Hypothesis / aims of study
Since its availability for public usage, ChatGPT and other generative artificial intelligence (gAI) and large language model services have been tested for their ability and utilization in a number of medical diagnostic procedures and surgical education. Over time, ChatGPT’s ability to provide concise assessments and evaluations has improved so has its ability to learn and research true resources and references, while previous concerns about its shortcomings with regard to hallucinations and fallacy, among other issues, are easing. Urodynamic studies’ good practices and terminology have been described and published by the International Continence Society (ICS) and are recommended for practitioners [1-3]. We report on ChatGPTs ability to analyze urodynamic traces correctly before and after teaching it the ICS best practices and terms for urodynamics, cystometry and pressure-flow studies.
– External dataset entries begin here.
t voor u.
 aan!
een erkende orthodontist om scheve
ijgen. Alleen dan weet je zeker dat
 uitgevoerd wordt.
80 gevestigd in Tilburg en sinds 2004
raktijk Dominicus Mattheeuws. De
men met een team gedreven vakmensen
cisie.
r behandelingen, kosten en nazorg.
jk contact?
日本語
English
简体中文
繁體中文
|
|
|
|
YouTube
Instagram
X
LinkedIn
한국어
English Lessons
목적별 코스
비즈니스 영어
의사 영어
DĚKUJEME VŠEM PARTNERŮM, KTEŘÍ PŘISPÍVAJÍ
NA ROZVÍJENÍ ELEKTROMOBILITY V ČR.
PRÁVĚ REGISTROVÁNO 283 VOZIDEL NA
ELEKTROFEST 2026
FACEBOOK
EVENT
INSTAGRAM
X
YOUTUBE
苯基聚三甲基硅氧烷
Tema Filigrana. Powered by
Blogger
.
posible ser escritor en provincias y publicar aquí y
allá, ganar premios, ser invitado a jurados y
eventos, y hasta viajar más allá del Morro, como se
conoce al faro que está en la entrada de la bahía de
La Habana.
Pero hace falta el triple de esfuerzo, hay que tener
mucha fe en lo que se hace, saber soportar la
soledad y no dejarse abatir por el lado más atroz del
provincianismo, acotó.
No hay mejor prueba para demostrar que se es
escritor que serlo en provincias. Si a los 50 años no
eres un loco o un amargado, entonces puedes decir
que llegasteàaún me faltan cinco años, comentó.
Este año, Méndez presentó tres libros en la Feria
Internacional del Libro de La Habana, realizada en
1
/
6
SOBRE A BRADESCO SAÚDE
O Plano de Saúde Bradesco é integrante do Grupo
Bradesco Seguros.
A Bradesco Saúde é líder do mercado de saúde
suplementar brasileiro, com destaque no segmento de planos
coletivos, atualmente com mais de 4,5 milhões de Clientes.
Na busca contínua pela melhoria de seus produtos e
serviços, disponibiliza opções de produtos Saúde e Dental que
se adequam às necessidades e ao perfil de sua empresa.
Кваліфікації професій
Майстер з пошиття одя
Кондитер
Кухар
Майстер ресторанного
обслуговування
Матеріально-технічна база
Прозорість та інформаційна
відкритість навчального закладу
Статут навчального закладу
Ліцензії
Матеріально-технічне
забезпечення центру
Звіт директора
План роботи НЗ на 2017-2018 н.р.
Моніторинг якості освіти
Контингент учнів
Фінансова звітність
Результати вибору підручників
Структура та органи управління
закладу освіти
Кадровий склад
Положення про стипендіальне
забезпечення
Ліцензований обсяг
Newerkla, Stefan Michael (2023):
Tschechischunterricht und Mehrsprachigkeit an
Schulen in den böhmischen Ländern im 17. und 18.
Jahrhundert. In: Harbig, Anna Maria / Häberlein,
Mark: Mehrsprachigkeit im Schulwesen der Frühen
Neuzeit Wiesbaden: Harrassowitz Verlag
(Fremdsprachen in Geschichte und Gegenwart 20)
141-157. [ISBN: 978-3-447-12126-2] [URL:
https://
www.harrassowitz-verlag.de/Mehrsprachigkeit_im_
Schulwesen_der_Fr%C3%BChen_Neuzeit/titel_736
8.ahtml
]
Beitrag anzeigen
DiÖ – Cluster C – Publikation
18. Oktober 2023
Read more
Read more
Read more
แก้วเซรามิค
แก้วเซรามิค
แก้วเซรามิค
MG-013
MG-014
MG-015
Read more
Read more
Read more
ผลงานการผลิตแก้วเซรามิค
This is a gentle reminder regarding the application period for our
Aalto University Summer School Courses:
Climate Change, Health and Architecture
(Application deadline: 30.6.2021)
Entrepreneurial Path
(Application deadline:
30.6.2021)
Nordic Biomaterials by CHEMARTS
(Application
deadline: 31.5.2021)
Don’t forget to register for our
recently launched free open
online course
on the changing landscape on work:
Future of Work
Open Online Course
Study design, materials and methods
We chose at random urodynamic traces including cystometries and pressure-flow studies conducted at our institution by a single functional urology expert. The traces were then reassessed by another expert, and agreement in the assessments was noted. Any disagreement was resolved by a third expert. ChatGPT 4o was used, and it was asked to analyze the same traces twice: first batch without instruction to use certain resources or teaching, and the second batch after it was taught and instructed to use the ICS standards [1-3]. Parameters analyzed include components of the urodynamics traces as well as select nomograms, overall diagnosis and devising a management plan accordingly. Concordance with expert opinion before and after teaching ChatGPT was calculated and statistical significance of the teaching was calculated using McNemar’s test. Institutional board review approval was obtained.
Results
We analyzed a total of 100 urodynamic traces of different etiologies, of which 75% were of female patients. The most common presenting complaint was mixed urinary incontinence, while the most common diagnosis was non-neurogenic dry detrusor overactivity. With regards to assessments of filling cystometry results, ChatGPT did not exhibit any improvement or regression in its ability to correctly diagnose dysfunctions in sensation (p=1), cystometric capacity (p=0.1336), bladder compliance (p=0.4795), urinary incontinence (p=0.3711), and electromyography (EMG) synergy or dyssynergia (p=0.7728). The only parameter that reached some statistical significance was ChatGPTs ability to identify uninhibited detrusor contractions after teaching it (p=0.07). In a similar manner, ChatGPT’s ability to assess voided volume, detrusor pressure at maximal flow (Pdet@Qmax), maximum urinary flow rate (Qmax), and identify after contractions remained unchanged after instruction and teaching (p>0.1), as well as its ability to calculate the bladder contractility index (p=0.25), provide an overall diagnosis (p=1) and formulate an appropriate management plan (p=0.13).
Interpretation of results
This study demonstrates that ChatGPT-4o has a consistent baseline ability to interpret urodynamic traces irrespective of formal instruction. Notably, its capacity to identify uninhibited detrusor contractions improved following exposure to ICS terminology and standards (p = 0.07), suggesting promise for refinement with targeted training.